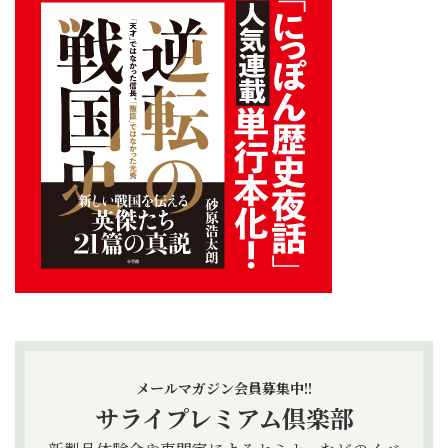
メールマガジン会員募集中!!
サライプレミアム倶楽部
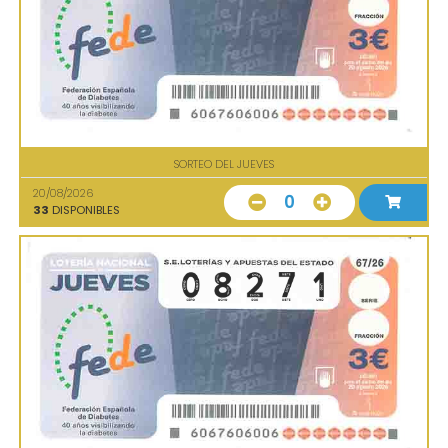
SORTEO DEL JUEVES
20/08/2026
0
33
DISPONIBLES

*DIRECTIONS FOR THIS TASK*
Without copying any images, transcribe the records exactly as they stand.

*OUTPUT BELOW*
メールマガジン会員募集中!!
サライプレミアム倶楽部
SORTEO DEL JUEVES
20/08/2026
0
33
DISPONIBLES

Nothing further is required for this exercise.